Sleep schedule compromises

While you might fully grasp the importance of routine, eager friends and family may need some convincing. The best way to deal with this is to be upfront and communicate your baby’s needs ahead of time. “Tell them that your baby is happiest when he follows his routine, and that to get the best out of him he needs regular naps,” says Josephine StCroix, parent and child health coordinator for Eastern Health in Newfoundland. “That way it won’t be a surprise when you need to take him away for a bit.”

A modified version of your usual routine is a good way to deal with a hectic holiday schedule, says Tracey Ruiz, a Toronto-based sleep doula who helps parents across the country resolve their children’s sleep issues. “A lot of people feel like they need to stay home, but if you take along a [travel crib] or a bassinette, you can put down your child as usual in a separate room for naps and at bedtime.” For younger babies, you can even use a stroller with a blanket over it in a quiet corner. The key is to create a sleeping environment while keeping to routine. It’s better, says Ruiz, to put your little one down closer to his regular bedtime in the new environment—for example, at grandma’s house in a travel crib—rather than trying to get an overtired baby into his own crib hours past schedule.

Use Travel Time As Nap Time

Luke MacGregor, dad of now 18-month-old twins, Lucy and Ellie, made the most of travel time last year given the grandparents live four hours away in opposite directions from his home in Fall River, N.S. “We made sure we were always driving during their nap times, stopping when they’d wake up, and tried to stick with their schedule as much as possible,” he says.

Don’t be overly concerned about an occasional nap in the car. “It is quite okay for a healthy baby to sleep in a car in the short term,” says StCroix. “It is in no way as restorative as sleeping in a crib, but a car nap is better than no nap.” To ensure baby stays safe in his seat, StCroix advises the following:

4 Ways to Keep Baby Safe in the Car:

  • Frequently check a younger infant who lacks head control to ensure his head is positioned properly and not flopping forward on his chest, which can cause airway obstruction. The younger the infant, the shorter the intervals between checking should be, says StCroix. “As the infant grows and they have stronger neck and muscle control, they can tolerate sitting in a car seat for a longer period.”
  • Stop every hour or two to reposition baby, as little ones need to stretch their muscles like we do during long trips. Watch there are no pressure points on the skin.
  • Don’t let baby overheat. Avoid overdressing him and make sure the heater isn’t too high.
  • And, of course, never leave your baby unattended in your car at any time. Wherever you spend the night, Ruiz advises following baby’s usual bedtime routine.

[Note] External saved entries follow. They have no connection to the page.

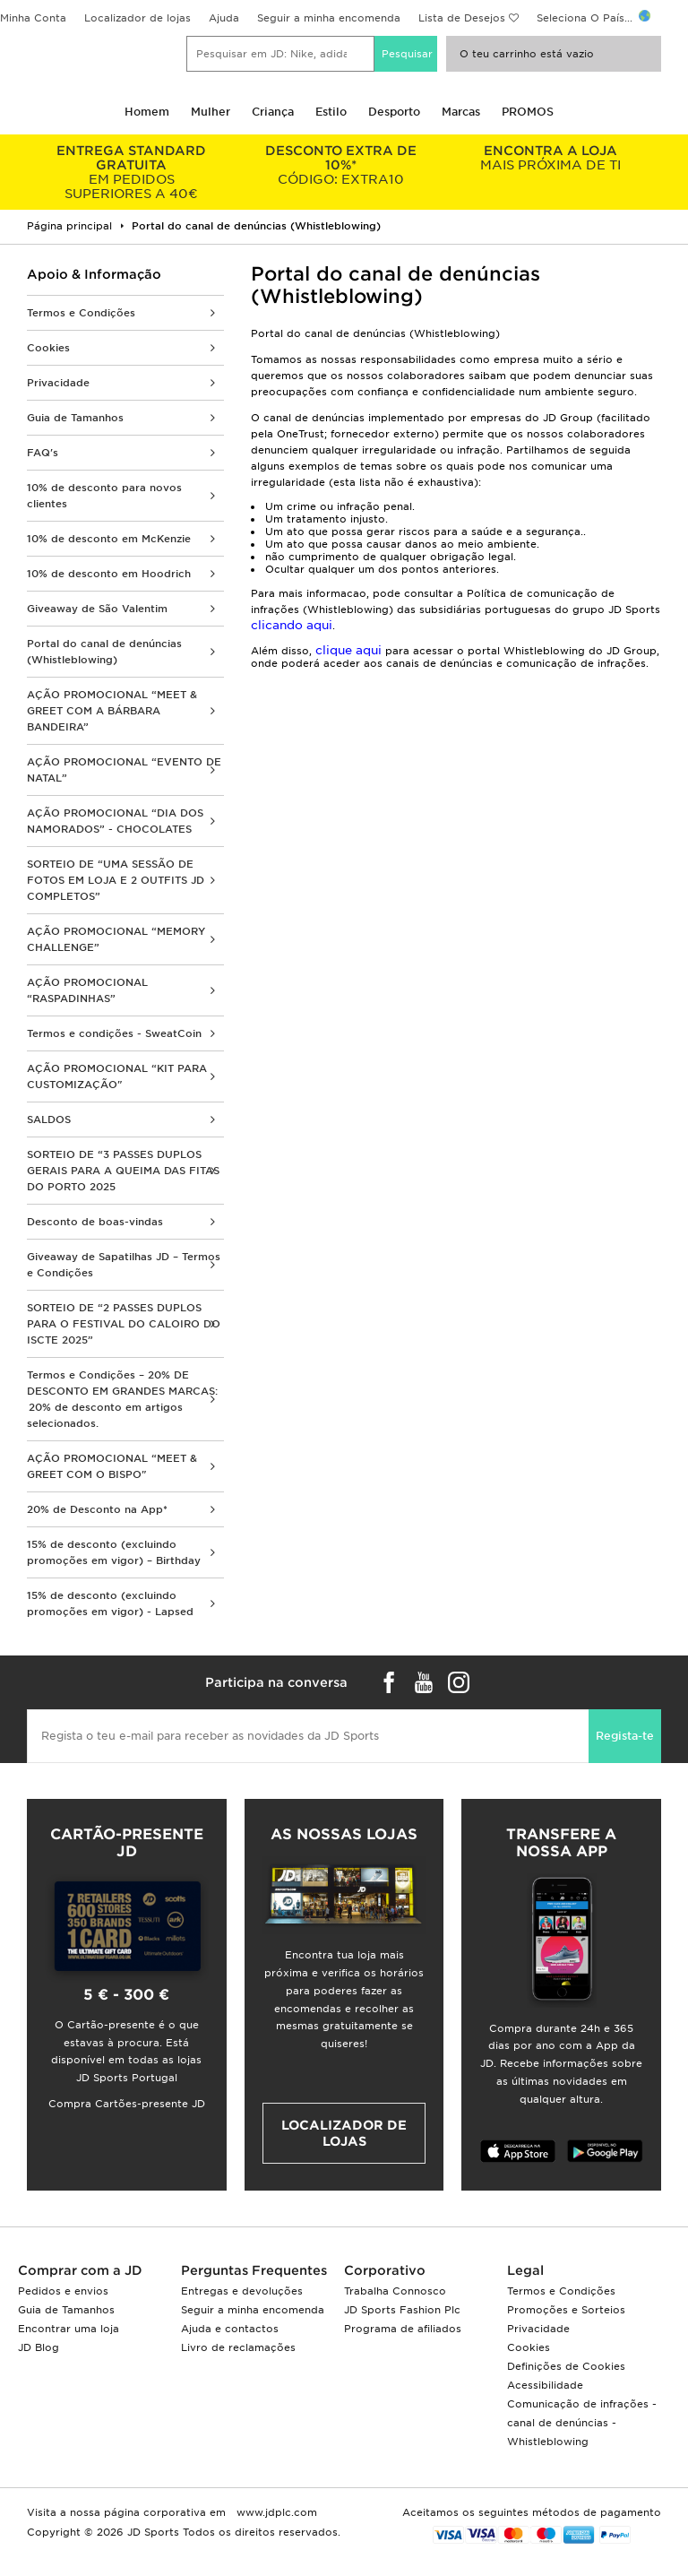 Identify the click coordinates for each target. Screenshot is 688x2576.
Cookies (48, 347)
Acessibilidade (545, 2385)
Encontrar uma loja (68, 2328)
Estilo (331, 111)
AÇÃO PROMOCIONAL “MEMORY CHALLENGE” (116, 939)
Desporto (394, 111)
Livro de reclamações (238, 2347)
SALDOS (49, 1119)
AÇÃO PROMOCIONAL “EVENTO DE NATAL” (124, 770)
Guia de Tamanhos (75, 417)
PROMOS (528, 111)
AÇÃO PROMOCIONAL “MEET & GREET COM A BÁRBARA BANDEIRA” (112, 710)
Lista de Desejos (461, 18)
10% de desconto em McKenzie (109, 538)
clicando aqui (291, 625)
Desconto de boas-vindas (95, 1221)
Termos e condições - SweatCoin (114, 1033)
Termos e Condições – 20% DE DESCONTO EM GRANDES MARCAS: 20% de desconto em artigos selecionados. (122, 1399)
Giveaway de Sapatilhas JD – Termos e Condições (123, 1264)
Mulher (210, 111)
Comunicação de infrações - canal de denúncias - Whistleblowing (582, 2423)
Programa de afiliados (402, 2328)
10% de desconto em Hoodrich (109, 573)
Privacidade (58, 382)
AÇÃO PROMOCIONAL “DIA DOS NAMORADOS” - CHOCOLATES (115, 821)
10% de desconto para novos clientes (104, 495)
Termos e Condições (81, 313)
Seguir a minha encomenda (328, 18)
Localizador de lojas (137, 18)
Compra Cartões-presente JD (126, 2103)
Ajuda (224, 18)
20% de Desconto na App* (97, 1509)
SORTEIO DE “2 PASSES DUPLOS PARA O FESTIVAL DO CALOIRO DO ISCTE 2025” (123, 1323)
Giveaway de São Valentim (97, 608)
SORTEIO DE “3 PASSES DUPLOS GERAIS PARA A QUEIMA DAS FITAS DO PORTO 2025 (123, 1170)
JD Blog (38, 2347)
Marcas (461, 111)
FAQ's (42, 452)
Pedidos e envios (63, 2291)
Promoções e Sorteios (566, 2310)
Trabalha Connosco (395, 2291)
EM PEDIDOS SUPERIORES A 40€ (132, 172)
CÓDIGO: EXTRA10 (341, 164)
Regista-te (625, 1735)
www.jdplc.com (275, 2512)
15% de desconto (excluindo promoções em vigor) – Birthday (114, 1552)
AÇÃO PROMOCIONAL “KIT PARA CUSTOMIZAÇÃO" (117, 1076)
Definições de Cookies (566, 2366)
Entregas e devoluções (242, 2291)
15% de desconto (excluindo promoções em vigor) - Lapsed (110, 1603)
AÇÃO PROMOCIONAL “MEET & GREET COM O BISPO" (112, 1466)
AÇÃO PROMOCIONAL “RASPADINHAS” (87, 990)
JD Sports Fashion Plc (402, 2310)
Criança (273, 111)
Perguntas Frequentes (254, 2270)
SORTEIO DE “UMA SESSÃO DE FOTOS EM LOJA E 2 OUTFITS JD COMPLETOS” (115, 880)
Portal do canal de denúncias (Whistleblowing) (104, 651)
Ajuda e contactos (230, 2328)
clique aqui (350, 650)
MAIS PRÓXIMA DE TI (550, 157)
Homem (147, 111) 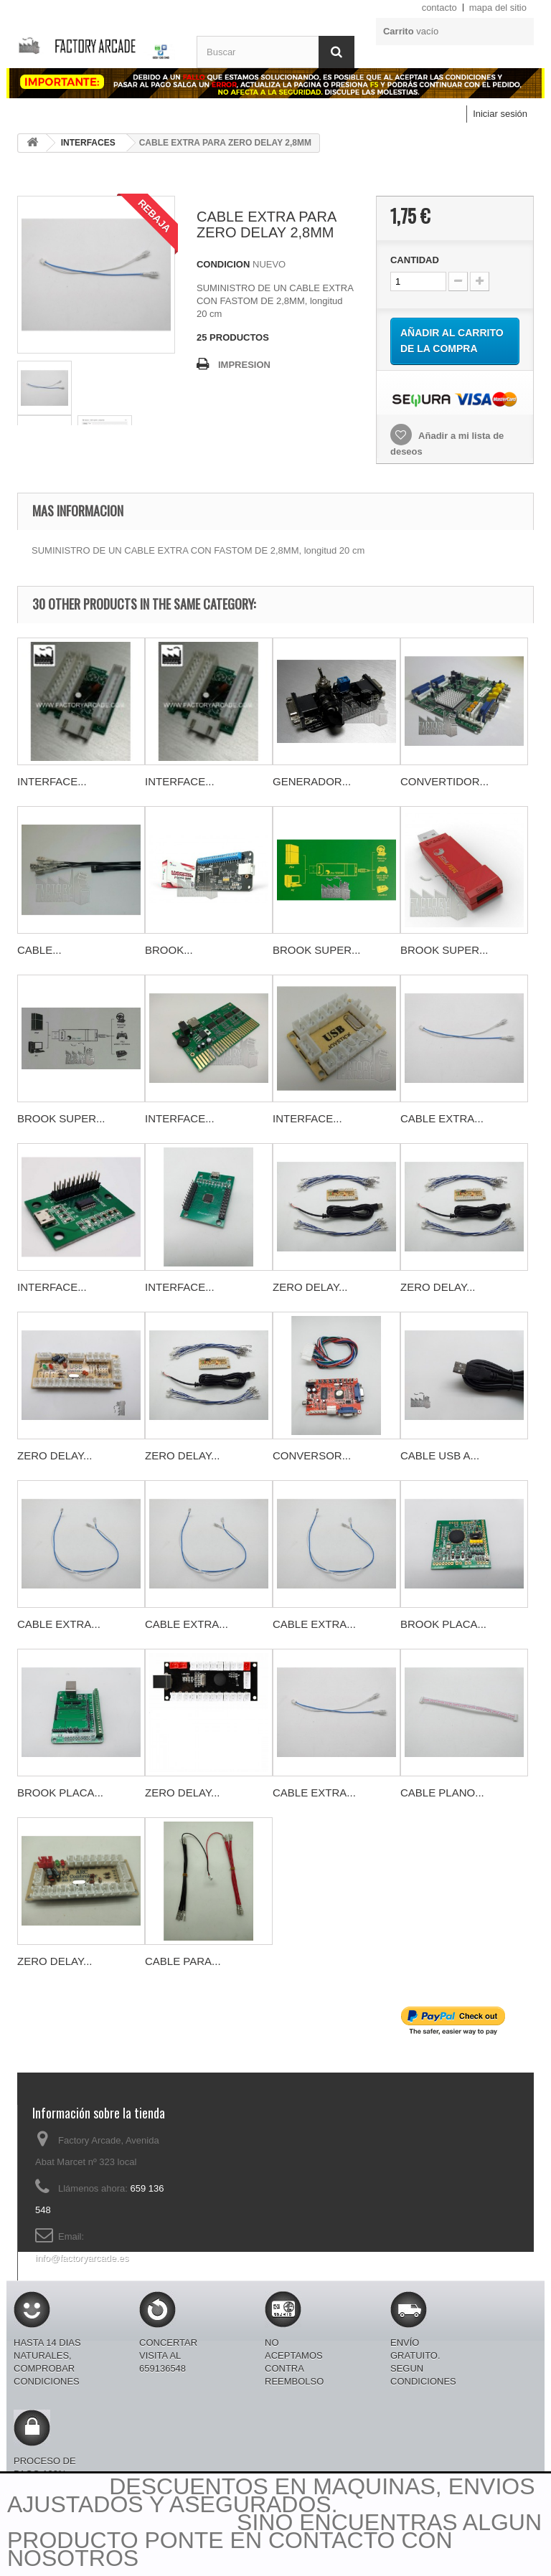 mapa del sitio (498, 7)
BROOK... (169, 950)
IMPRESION (244, 364)
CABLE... (39, 950)
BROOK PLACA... (443, 1624)
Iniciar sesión (500, 113)
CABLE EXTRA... (442, 1118)
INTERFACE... (52, 781)
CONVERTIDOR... (444, 781)
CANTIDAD (414, 260)
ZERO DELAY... (310, 1287)
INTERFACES (88, 143)
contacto (439, 7)
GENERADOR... (312, 781)
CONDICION (223, 264)
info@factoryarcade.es (81, 2258)
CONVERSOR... (312, 1455)
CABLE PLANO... (442, 1792)
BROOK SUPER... (317, 950)
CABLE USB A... (439, 1455)
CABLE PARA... (183, 1961)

That means avoiding extra steps such as sleeping with him, rocking or stroking his back until he falls asleep. “If you do, it is going to make it harder to get back to a routine when you get home, as naturally they’ll want you to continue doing those things,” she says. “If you don’t act like things are different, your baby won’t, although you should keep in mind that he may fuss a little more because you are in a different environment.”

If timing allows, StCroix recommends giving yourself a day to get back to normal before resuming your regular routine. “This way, you can focus on baby in his home environment, allowing him to re-establish himself.”